42.2.4.3 Visualizing the Specification Curve
specr provides a plot method that produces a specification curve directly from the results object. The exact appearance depends on the package version and plotting options, but the default is typically a curve where each point corresponds to one specification, the vertical axis shows the estimated coefficient, and uncertainty intervals are plotted around each point (Figure 42.6).
Figure 42.6: Caption: Specification curve analysis of diamond price effects with model choices
In this visualization (Figure 42.6), the user can typically read off:
- the range of estimates across all admissible specifications,
- how often the effect is statistically significant (for example, \(p < 0.05\)),
- whether sign changes occur as controls are added or removed, and
- how sensitive the effect size is to modeling choices.
Additional plotting options in specr generally allow the user to:
- show separate panels for different outcomes or focal predictors,
- display heatmaps of significance patterns,
- or summarize the distribution of coefficients.
The exact arguments are version dependent, so it is good practice to consult ?plot for the specr object to see the current capabilities and defaults.
42.2.4.4 Relation to the starbility Workflow
Both starbility and specr implement the same methodological idea: documenting the full set of defensible specifications and showing how the estimated effect of interest behaves across that universe.
From a practical perspective:
specris convenient when:- the relevant models are standard (for example linear regression, generalized linear models),
- the specification universe is naturally described in terms of outcome, focal predictor, controls, and simple subsets, and
- a concise, high level interface is preferred.

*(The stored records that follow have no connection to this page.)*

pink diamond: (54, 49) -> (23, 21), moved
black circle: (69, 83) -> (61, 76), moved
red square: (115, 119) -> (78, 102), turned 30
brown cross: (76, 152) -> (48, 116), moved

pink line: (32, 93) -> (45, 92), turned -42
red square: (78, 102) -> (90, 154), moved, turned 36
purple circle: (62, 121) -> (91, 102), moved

starbilityis preferable when:- fully custom estimation routines are needed,
- specialist estimators or complex clustering and weighting schemes are central to the analysis,
- or the user wants complete control over how coefficients, \(p\) values, and confidence intervals are computed.
In empirical work, it is entirely reasonable to begin with specr to get a quick overview of robustness patterns, then move to starbility when the analysis requires more specialized modeling choices than specr natively supports.

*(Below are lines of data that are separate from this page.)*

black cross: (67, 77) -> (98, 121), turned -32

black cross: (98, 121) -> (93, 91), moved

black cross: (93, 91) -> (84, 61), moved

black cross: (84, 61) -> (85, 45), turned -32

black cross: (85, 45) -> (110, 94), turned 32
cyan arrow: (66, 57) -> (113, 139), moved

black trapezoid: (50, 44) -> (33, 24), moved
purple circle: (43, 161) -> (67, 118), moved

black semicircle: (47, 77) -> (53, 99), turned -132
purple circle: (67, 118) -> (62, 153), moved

42.2.5 The rdfanalysis Package
While starbility is recommended for most applications, the rdfanalysis package by Joachim Gassen offers an alternative implementation with some unique features, particularly for research that follows a researcher degrees of freedom (RDF) framework.

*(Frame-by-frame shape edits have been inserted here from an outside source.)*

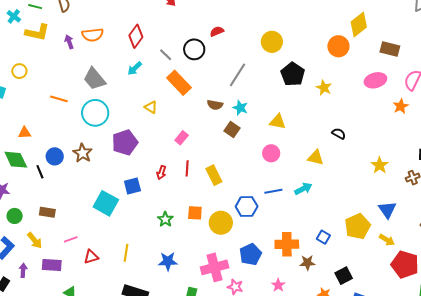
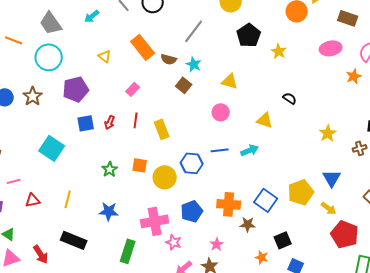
orange rectangle: (179, 83) -> (143, 47), moved
blue square: (132, 186) -> (86, 123), moved
blue square: (323, 237) -> (266, 200), size x1.6

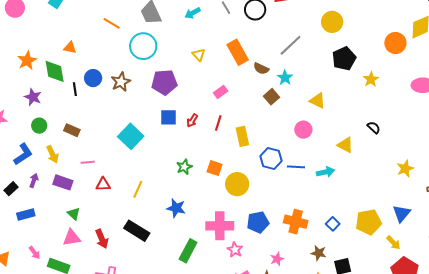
blue hexagon: (192, 163) -> (271, 158), moved
blue square: (266, 200) -> (333, 224), size x0.6
brown star: (248, 224) -> (319, 253), moved

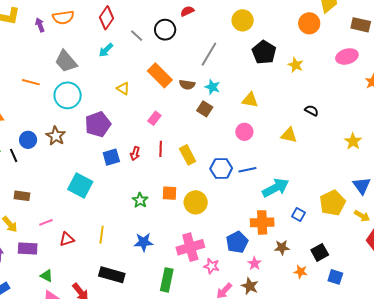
cyan arrow: (325, 172) -> (276, 188), moved, size x1.5
blue pentagon: (258, 222) -> (237, 242), moved
brown star: (319, 253) -> (282, 247), moved

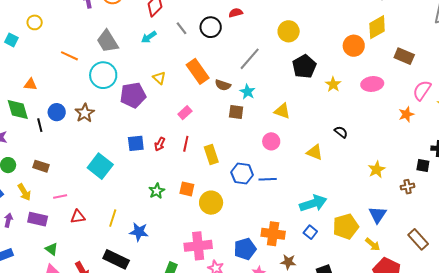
pink ellipse: (347, 56) -> (372, 84), moved
brown square: (205, 109) -> (236, 112), turned -35
purple pentagon: (98, 124) -> (133, 95), moved
cyan arrow: (276, 188) -> (313, 203), moved
blue star: (144, 242) -> (139, 232), moved

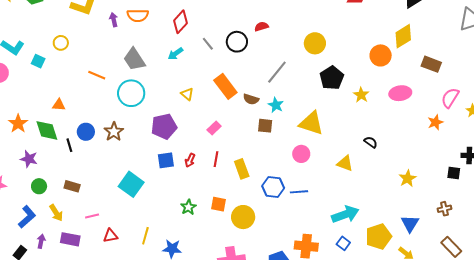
purple pentagon: (133, 95) -> (164, 126), moved
yellow triangle: (282, 111) -> (311, 123), size x1.5
brown cross: (408, 187) -> (444, 209), moved

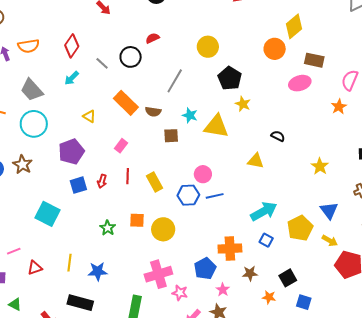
brown rectangle: (431, 64) -> (314, 60), moved
yellow star: (361, 95) -> (243, 104), moved
cyan star: (276, 105) -> (190, 115), moved
pink circle: (301, 154) -> (203, 174), moved

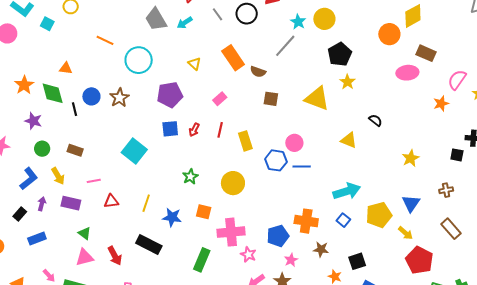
gray trapezoid: (32, 90) -> (156, 19), moved
cyan star: (190, 115) -> (298, 22), moved
orange square: (137, 220) -> (204, 212), moved
yellow circle: (163, 229) -> (233, 183), moved

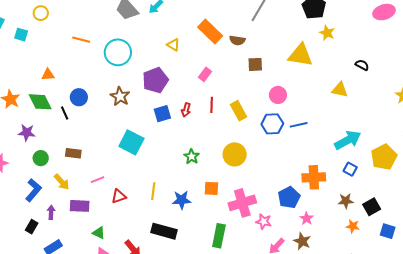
brown star: (119, 98) -> (120, 96), moved
pink circle: (294, 143) -> (278, 95), moved
brown star: (321, 249) -> (346, 201), moved

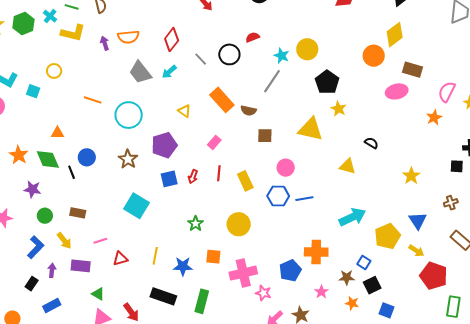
blue square: (350, 169) -> (364, 263), moved
pink star: (307, 218) -> (321, 292), moved
green rectangle: (219, 236) -> (202, 301), moved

42.2.5.1 Installation and Basic Usage
The rdfanalysis package focuses on documenting and visualizing researcher degrees of freedom throughout the research process (Figure 42.7), from data collection to model specification:
library(rdfanalysis)
# Load example estimates from the package documentation
load(url("https://joachim-gassen.github.io/data/rdf_ests.RData"))# Generate specification curve
# The package expects a dataframe with estimates and confidence bounds
plot_rdf_spec_curve(
ests, # Dataframe with estimates
"est", # Column name for point estimates
"lb", # Column name for lower confidence bound
"ub" # Column name for upper confidence bound
)
Figure 42.7: Specification curve with multiverse analysis across analytical protocols
This level of transparency is particularly valuable for addressing concerns about p-hacking and researcher degrees of freedom.